Среди данных Хлои он нашёл нечто ещё более отвратительное. Информацию о том, что ЧВК имеет внутреннего агента. На высоком уровне. В европейской энергетической комиссии. Этот человек должен был «рекомендовать» их услуги по «восстановлению» после диверсии.
Это делало задачу Джека не просто физической. Это была политика. Грязная. На самом верху. Разоблачить коррупцию там? Это было практически невозможно.
Хуже того. Следующий этап операции ЧВК был запланирован на менее чем четыре часа.
Четыре часа.
Время, в которое Джек едва ли сможет уложиться. Учитывая его состояние. Расстояние до цели.
Глубокий вдох. Жжение в лёгких. Он чувствовал, как его тело начинает протестовать. Каждое движение — боль. Каждый вдох — усилие. Но инстинкт, запрятанный глубоко, говорил: Действуй.
Монотонный гул портовых работ, доносившийся сквозь щели в стенах, казался предвестником надвигающегося хаоса. Он был там. В самом его центре. И он должен был это остановить.
Кабинет Марка Новака в штаб-квартире ЦРУ. Всё так же безупречно чисто. Прохладно. Стеклянные стены. Вид на Вашингтон. Воздух стерильный. Почти неживой. Он казался тяжёлым. Пропитанным невысказанными угрозами.
Новак сидел за своим массивным столом. Его руки спокойно, почти демонстративно, лежали на полированной поверхности. Он ждал.

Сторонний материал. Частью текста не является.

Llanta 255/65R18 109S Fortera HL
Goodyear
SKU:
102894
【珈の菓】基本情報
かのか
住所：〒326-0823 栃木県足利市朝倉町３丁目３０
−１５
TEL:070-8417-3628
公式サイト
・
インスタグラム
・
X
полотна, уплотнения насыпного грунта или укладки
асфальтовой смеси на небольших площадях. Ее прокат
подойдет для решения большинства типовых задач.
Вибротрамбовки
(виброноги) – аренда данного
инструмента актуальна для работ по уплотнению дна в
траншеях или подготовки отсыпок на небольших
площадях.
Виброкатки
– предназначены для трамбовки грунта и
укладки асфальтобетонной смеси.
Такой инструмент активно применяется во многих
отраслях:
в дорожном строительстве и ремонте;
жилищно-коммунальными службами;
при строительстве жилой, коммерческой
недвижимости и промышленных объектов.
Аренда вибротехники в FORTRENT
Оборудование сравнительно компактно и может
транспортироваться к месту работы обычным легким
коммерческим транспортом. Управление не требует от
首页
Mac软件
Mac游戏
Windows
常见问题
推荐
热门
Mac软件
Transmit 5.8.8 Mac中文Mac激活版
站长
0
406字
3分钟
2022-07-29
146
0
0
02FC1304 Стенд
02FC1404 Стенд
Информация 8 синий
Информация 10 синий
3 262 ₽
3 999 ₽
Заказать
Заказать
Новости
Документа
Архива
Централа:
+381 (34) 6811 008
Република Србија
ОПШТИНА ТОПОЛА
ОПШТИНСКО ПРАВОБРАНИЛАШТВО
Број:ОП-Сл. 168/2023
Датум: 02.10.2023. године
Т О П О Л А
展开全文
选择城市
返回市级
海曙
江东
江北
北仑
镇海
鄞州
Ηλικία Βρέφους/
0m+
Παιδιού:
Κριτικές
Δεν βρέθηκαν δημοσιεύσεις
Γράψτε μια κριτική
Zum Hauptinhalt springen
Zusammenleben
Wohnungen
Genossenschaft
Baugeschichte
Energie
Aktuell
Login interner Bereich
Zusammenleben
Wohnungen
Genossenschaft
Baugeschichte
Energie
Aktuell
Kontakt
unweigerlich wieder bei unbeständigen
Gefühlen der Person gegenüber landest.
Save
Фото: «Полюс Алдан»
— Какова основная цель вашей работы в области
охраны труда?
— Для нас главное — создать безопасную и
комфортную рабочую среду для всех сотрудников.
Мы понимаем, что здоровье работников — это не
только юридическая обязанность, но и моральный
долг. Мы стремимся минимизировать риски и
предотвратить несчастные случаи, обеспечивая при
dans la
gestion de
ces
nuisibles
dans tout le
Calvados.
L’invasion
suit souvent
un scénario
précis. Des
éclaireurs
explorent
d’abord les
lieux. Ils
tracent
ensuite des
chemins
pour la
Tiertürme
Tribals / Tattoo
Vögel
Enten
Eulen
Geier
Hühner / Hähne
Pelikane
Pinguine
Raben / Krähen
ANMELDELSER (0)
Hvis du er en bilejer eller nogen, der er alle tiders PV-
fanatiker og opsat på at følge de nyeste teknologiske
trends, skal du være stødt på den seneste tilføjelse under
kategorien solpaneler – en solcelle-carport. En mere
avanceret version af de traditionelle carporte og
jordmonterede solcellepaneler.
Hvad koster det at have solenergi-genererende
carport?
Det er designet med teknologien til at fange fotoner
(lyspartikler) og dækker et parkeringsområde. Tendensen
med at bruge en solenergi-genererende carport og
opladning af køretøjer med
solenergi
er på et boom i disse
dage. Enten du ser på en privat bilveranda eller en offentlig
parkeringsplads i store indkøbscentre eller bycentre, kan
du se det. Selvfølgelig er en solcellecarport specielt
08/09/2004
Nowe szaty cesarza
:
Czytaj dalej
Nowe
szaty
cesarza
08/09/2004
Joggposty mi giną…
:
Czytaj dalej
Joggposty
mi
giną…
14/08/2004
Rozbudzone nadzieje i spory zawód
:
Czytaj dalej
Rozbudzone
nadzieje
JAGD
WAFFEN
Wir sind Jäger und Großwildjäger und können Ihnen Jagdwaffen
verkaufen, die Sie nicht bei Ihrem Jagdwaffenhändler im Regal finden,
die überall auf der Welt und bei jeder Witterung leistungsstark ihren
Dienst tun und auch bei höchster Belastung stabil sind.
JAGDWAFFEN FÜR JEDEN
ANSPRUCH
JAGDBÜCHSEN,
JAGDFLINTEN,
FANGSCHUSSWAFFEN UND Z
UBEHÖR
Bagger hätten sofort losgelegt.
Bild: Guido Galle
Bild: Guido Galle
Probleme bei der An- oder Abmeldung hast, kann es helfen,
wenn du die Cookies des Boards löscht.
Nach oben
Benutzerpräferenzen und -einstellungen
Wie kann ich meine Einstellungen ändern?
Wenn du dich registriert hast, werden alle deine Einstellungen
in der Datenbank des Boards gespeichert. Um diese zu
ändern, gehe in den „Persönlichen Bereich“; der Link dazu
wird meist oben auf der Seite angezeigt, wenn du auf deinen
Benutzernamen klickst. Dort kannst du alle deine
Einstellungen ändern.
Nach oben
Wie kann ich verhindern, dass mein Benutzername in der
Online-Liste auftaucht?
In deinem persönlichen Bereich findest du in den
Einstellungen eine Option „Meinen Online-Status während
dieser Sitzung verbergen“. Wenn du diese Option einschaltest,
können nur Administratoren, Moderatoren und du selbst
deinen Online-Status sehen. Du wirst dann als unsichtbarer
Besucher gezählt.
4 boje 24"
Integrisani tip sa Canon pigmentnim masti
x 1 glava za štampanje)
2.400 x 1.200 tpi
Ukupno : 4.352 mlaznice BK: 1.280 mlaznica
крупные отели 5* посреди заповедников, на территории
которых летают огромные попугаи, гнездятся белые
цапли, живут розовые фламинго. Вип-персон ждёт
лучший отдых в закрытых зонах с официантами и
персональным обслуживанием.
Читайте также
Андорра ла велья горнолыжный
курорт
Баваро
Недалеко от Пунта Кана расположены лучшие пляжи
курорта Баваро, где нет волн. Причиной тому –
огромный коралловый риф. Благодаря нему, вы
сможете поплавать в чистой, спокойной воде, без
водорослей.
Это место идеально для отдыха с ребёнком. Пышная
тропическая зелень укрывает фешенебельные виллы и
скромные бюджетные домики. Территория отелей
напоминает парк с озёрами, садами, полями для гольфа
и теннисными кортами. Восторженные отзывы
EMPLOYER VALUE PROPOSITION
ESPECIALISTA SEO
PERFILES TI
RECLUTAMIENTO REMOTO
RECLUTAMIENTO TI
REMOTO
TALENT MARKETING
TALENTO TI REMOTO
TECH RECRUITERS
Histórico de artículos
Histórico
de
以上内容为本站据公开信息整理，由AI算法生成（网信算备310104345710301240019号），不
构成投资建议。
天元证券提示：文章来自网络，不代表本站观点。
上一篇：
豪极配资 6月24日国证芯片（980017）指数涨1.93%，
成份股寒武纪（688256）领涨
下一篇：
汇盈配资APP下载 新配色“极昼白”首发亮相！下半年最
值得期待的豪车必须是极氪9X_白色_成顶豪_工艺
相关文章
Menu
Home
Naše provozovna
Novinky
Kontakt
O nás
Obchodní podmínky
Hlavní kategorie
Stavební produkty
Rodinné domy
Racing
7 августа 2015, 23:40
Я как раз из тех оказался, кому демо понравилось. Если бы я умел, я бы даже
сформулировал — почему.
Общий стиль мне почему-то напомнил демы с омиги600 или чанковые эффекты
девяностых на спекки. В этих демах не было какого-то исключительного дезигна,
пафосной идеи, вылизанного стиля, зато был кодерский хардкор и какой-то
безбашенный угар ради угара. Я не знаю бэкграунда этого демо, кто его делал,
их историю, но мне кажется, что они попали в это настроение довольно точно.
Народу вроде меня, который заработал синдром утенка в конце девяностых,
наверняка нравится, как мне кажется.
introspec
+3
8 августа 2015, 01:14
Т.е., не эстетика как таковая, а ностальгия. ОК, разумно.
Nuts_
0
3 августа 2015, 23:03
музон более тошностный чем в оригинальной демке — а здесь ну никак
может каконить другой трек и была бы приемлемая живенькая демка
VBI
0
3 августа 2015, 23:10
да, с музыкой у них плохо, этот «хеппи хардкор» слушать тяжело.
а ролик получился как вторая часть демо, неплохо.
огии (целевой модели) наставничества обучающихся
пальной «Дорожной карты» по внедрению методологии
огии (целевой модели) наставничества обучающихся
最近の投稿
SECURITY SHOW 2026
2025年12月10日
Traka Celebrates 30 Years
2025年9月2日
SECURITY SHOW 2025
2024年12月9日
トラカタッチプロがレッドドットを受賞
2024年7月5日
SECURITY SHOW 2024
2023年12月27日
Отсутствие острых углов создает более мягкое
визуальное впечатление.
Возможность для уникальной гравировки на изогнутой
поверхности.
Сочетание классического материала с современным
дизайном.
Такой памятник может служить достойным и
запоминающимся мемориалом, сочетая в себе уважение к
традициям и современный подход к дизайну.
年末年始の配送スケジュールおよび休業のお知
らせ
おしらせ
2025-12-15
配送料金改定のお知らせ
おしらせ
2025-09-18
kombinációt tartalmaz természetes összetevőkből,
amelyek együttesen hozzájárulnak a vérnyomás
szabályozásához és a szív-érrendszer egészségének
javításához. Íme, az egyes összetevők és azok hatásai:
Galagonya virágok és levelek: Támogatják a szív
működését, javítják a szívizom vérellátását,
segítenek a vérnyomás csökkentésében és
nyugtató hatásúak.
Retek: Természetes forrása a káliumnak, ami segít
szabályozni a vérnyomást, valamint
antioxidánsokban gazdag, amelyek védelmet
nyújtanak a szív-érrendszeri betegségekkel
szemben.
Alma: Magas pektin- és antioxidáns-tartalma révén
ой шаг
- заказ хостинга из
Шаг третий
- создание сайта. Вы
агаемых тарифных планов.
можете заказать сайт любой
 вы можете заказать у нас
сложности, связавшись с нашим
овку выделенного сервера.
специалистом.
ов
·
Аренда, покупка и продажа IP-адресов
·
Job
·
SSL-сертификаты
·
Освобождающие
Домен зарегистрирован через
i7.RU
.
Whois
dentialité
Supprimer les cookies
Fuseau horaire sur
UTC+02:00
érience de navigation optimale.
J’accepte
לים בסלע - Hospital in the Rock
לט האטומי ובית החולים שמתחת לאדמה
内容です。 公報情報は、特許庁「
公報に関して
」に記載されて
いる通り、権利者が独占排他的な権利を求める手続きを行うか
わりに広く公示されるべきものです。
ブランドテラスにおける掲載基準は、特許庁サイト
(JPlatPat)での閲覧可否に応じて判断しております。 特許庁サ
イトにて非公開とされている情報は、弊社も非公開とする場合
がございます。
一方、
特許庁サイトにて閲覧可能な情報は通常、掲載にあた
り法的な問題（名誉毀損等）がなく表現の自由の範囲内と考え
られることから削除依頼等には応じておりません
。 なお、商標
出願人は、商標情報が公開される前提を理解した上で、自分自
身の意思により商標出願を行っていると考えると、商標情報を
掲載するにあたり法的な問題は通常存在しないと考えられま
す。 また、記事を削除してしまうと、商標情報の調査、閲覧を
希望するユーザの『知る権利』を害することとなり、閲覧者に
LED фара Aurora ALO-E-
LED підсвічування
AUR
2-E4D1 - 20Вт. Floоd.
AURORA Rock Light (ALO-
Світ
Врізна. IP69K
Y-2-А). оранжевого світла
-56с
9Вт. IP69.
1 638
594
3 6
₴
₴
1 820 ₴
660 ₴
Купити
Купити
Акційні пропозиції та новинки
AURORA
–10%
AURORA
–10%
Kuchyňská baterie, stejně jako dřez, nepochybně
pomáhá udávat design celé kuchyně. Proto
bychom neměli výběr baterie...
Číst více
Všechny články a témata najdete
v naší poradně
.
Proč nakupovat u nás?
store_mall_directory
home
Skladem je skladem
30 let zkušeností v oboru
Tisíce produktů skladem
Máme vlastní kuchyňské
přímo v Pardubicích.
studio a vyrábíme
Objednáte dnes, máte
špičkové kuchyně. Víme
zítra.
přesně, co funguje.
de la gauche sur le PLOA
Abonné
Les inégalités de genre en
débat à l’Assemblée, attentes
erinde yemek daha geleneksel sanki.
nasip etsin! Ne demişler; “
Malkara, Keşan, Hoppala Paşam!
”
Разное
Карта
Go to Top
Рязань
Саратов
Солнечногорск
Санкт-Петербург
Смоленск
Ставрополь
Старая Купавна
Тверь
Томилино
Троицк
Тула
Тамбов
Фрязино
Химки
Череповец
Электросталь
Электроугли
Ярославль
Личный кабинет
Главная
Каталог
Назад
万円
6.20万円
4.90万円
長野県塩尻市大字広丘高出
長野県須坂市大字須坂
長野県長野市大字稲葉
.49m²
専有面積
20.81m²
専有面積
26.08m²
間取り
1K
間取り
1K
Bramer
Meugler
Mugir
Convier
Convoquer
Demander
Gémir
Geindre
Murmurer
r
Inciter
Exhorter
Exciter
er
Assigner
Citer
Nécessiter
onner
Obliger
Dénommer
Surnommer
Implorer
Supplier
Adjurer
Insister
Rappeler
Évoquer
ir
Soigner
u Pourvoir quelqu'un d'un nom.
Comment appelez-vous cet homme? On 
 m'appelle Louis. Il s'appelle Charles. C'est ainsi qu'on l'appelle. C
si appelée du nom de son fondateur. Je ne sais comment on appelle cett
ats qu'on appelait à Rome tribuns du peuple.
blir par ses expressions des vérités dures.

Аня Ковач вошла в кабинет. Её спина была прямой. Лицо невозмутимым. Но внутренне она была напряжена. Почти до предела.
— Агент Ковач, — Новак поднял взгляд. Его голос был ровным, почти отеческим. Но в нём чувствовался скрытый металл. — Прошу.
Аня подошла к стулу и села. Не отводя взгляда.
— Сэр.
— Агент Ковач. Я… э-э… получил отчёт. О вашем… м-м… недавнем запросе. Вне протокола. К господину профессору… Кингу, верно?
Новак сделал паузу. Его взгляд был пронзителен. Он медленно, почти незаметно, потирал большой палец правой руки о безымянный. Это движение всегда означало, что он нащупывает слабую точку.
— Достаточно… необычно, — закончил он.
— Сэр, я… я просто… — Аня поправила очки, хотя они сидели идеально, пытаясь скрыть нервозность. — Это был, скорее, академический интерес. Я… ну, хотела получить… э-э… другую перспективу. Для… для собственного развития.
Она держала выдержку. Её рука слегка теребила край пиджака. Ей казалось, что каждое её движение выдаёт её.
— Ах, да. Развитие, — Новак слегка улыбнулся. Холодно. — ЦРУ… оно ценит. Развитие. Но… (он наклонился чуть вперёд, его голос стал тише, почти шёпотом) …мы также ценим. Лояльность. И… э-э… дискретность. Особенно. Когда речь идёт. О конфиденциальных… запросах. Которые. Могут быть. Неверно истолкованы. Или… использованы. Против нас. Не так ли?
Он смотрел ей прямо в глаза. Его взгляд был тяжёлым, немигающим.
— Я… я понимаю, сэр. Моя… моя лояльность… она не вызывает сомнений. — Голос Ани чуть дрожал, но она держала взгляд. Не отводила.
— Я… э-э… надеюсь на это, агент. Надеюсь. — Новак откинулся на спинку кресла, его пальцы продолжали теребить друг друга. — Продолжайте. Фокусироваться. На Бауэре. Мы… мы должны. Закрыть это дело. Быстро. И. Тихо.
Его взгляд не отрывался от неё. Он сделал едва заметный, но угрожающий кивок.
— Кстати, — добавил Новак, его голос был всё так же спокоен, но его слова ударили, как ледяной душ. — Некоторые из ваших… э-э… прошлых проектов. Были подвергнуты пересмотру. После вашего… запроса. Просто. Для ясности. Мы… мы должны быть. Абсолютно уверены. В вашей… ну, объективности.